Urgent Response (Resolution)
- For an unresponsive component, either the Server Operations team or an automated process should have attempted to restart the component.
- Someone familiar with the system must check to see if restart procedures occurred and if that temporarily resolved the problem.
- If not, Tech Lead or designate restarts component manually, determines if this resolves issue or if a more persistent problem exists.
- Notification: preliminary problem description (and resolution, if applicable) sent to Recipient List:
- initiator of problem ticket, srstaff@mit.edu, the appropriate "announce" list for the service, and if any end-user applications could have been affected, computing-help@mit.edu
- In conjunction with managers currently present, Tech Lead forms Team to troubleshoot issue.
- Emergency Response takes precedence over other project work.
- Tech Lead is project manager for duration of issue resolution.
- Tech Lead is final arbiter for delegation of tasks, priorities, and timing.
- Notification: If resolution is lengthy, Tech Lead will update Recipient List at least once per day of status of resolution.
- Post Mortem: Tech Lead reviews response. If emergency response offers the opportunity for improvement of process, Tech Lead calls a post-mortem with parties who participated in the resolution.
Bug Reports-Handoff
- Tech Lead notifies a team leader or manager responsible for each tier of the system affected.
- Tech Lead collects information from managers on which mail lists to send notification of issue. This is the Recipient List for this issue. Note it in the ticket.
- Tech Lead and managers determine staff members responsible for issue.
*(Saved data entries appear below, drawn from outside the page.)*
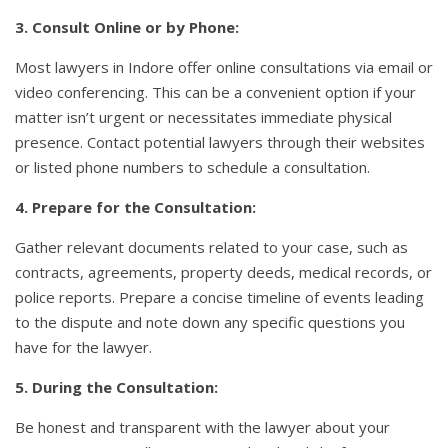
3. Consult Online or by Phone:
Most lawyers in Indore offer online consultations via email or
video conferencing. This can be a convenient option if your
matter isn’t urgent or necessitates immediate physical
presence. Contact potential lawyers through their websites
or listed phone numbers to schedule a consultation.
4. Prepare for the Consultation:
Gather relevant documents related to your case, such as
contracts, agreements, property deeds, medical records, or
police reports. Prepare a concise timeline of events leading
to the dispute and note down any specific questions you
have for the lawyer.
5. During the Consultation:
Be honest and transparent with the lawyer about your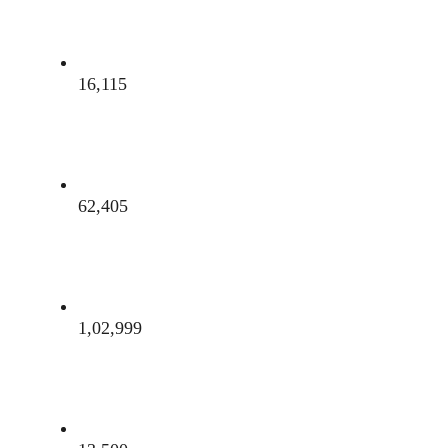
16,115
62,405
1,02,999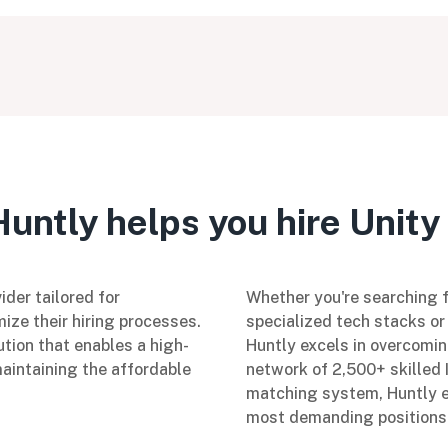
untly helps you hire Unity 
ider tailored for
Whether you're searching fo
ize their hiring processes.
specialized tech stacks or 
ution that enables a high-
Huntly excels in overcomin
maintaining the affordable
network of 2,500+ skilled 
matching system, Huntly en
most demanding positions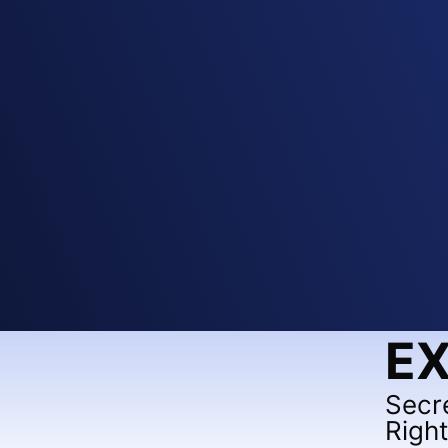
EX
Secr
Righ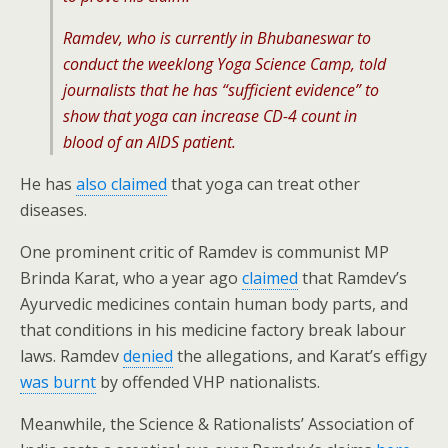
Ramdev, who is currently in Bhubaneswar to
conduct the weeklong Yoga Science Camp, told
journalists that he has “sufficient evidence” to
show that yoga can increase CD-4 count in
blood of an AIDS patient.
He has
also claimed
that yoga can treat other
diseases.
One prominent critic of Ramdev is communist MP
Brinda Karat, who a year ago
claimed
that Ramdev’s
Ayurvedic medicines contain human body parts, and
that conditions in his medicine factory break labour
laws. Ramdev
denied
the allegations, and Karat’s effigy
was burnt
by offended VHP nationalists.
Meanwhile, the Science & Rationalists’ Association of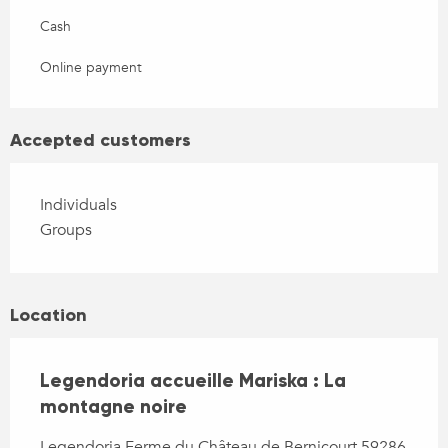
Cash
Online payment
Accepted customers
Individuals
Groups
Location
Legendoria accueille Mariska : La
montagne noire
Legendoria Ferme du Château de Bernicourt 59286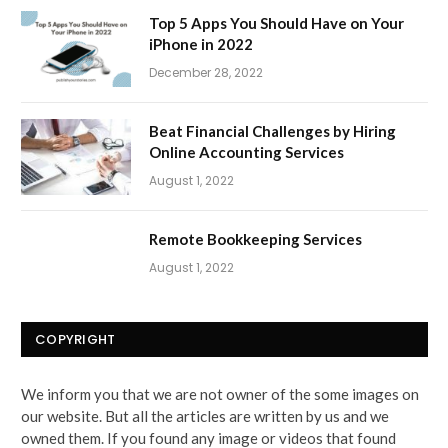
Top 5 Apps You Should Have on Your
iPhone in 2022
December 28, 2022
Beat Financial Challenges by Hiring
Online Accounting Services
August 1, 2022
Remote Bookkeeping Services
August 1, 2022
COPYRIGHT
We inform you that we are not owner of the some images on
our website. But all the articles are written by us and we
owned them. If you found any image or videos that found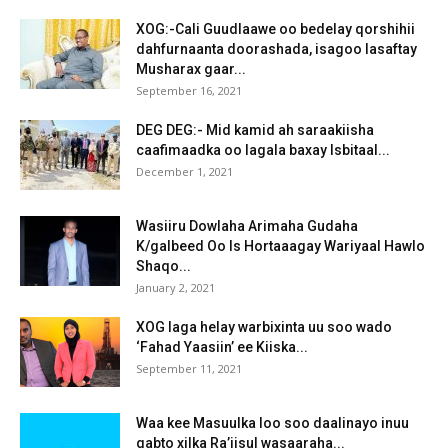
XOG:-Cali Guudlaawe oo bedelay qorshihii
dahfurnaanta doorashada, isagoo lasaftay
Musharax gaar...
September 16, 2021
DEG DEG:- Mid kamid ah saraakiisha
caafimaadka oo lagala baxay Isbitaal...
December 1, 2021
Wasiiru Dowlaha Arimaha Gudaha
K/galbeed Oo Is Hortaaagay Wariyaal Hawlo
Shaqo...
January 2, 2021
XOG laga helay warbixinta uu soo wado
‘Fahad Yaasiin’ ee Kiiska...
September 11, 2021
Waa kee Masuulka loo soo daalinayo inuu
qabto xilka Ra’iisul wasaaraha...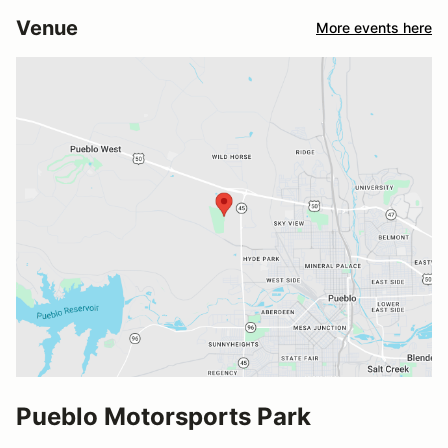
Venue
More events here
Pueblo Motorsports Park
This is the Team.
- Tech Lead sends message to Recipient List notifying them of the issue.
- Team performs preliminary troubleshooting to determine the nature of the issue and identify the staff responsible to remedy the issue.
- Ticket information is transferred or linked to system of record for the issue resolvers.
- Recipient List is notified of the transfer and the managers now responsible for the issue.
Terminology
Problem: Requiring a technical solution.
Issue: Requiring customer communications or training.
Service Owner: IS&T team primarily responsible for a service.
Business Owner: Person or department that sponsors the service.
Urgent: Requires immediate triage, service down.
Hand-Off: Bug in the system, short-term project.